While the CHDB began design work on the KM, the SM-5 was built in late 1963. The SM-5 was a 25-percent scale model of the KM and was powered by two Mikulin KR7-300 jet engines. The craft had a wingspan of 31 ft 2 in (9.5 m), a length of 59 ft 1 in (18.0 m), and a height of 18 ft 1 in (5.5 m). The SM-5 had a takeoff speed of 87 mph (140 km/h), a cruise speed of 124 mph (200 km/h), and a maximum speed of 143 mph (230 km/h). Its operating height was from 3 to 10 ft (1 to 3 m), and the craft had a maximum weight of 16,094 lb (7,300 kg). The SM-5 could operate in seas with 3.9 ft (1.2 m) waves. Initial tests of the SM-5 were so successful that the decision was made to construct the KM without building a larger scale test machine. Sadly, the SM-5 was destroyed, and its two pilots were killed in a crash on 24 August 1964. During a test, a strong wind was encountered that caused the craft to gain altitude. Rather than reduce power, the pilot added power. The SM-5 rose out of ground effect and stalled.

Alexeyev KM at speed

The KM (Korabl Maket) at speed on the Caspian Sea. Note the “04” tail number and the spray deflectors covering the cruise engine intakes on the vertical stabilizer.

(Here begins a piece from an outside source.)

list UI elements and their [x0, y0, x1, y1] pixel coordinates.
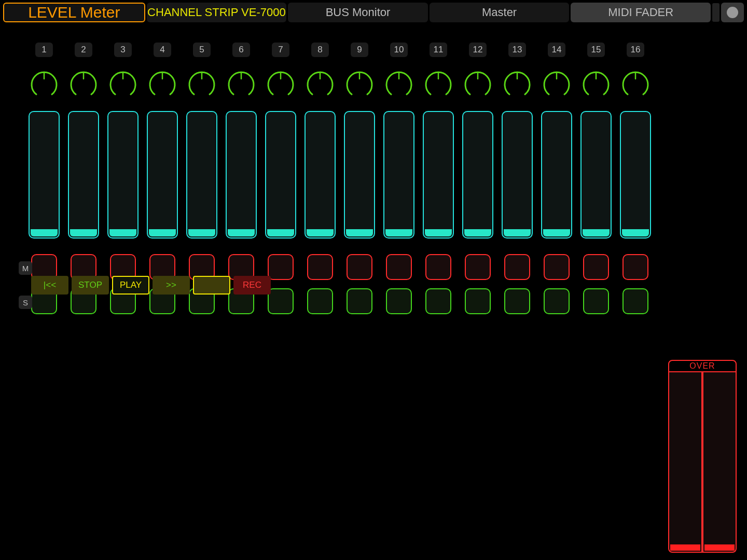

The KM’s all-metal fuselage closely resembled that of a flying boat with a stepped hull. Mounted just behind the cockpit were eight Dobrynin VD-7 turbojets, with four engines mounted in parallel on each side of the KM. Each VD-7 was capable of 28,660 lbf (127.5 kN) of thrust. The jet nozzle of each engine rotated down during takeoff to increase the air pressure under the craft’s wings. These engines were known as boost engines.

The shoulder-mounted, short span wings had a wide cord and an aspect ratio of 2.0. Two large flaps made up the trailing edge of each wing. The tip of each wing was capped by a flat plate that extended down to form a float. Two additional VD-7 turbojets were mounted near the top of the KM’s large vertical stabilizer. These engines were known as cruise engines and were used purely for forward thrust. A heat-resistant panel covered the section of the rudder just behind the cruise engines. At low speeds, the rudder extended into the water and helped steer the KM. Atop the vertical stabilizer was the horizontal stabilizer, which had about 20 degrees of dihedral. A large elevator was mounted to the trailing edge of the horizontal stabilizer.

Alexeyev KM top

The servicemen atop the KM help illustrate the craft’s immense size. Note the access hatches in the wings. This view also shows the ekranoplan’s large control surfaces. The nozzles of the left engines are in the down (boost/takeoff) position while the nozzles on the right are in the straight (cruise flight) position.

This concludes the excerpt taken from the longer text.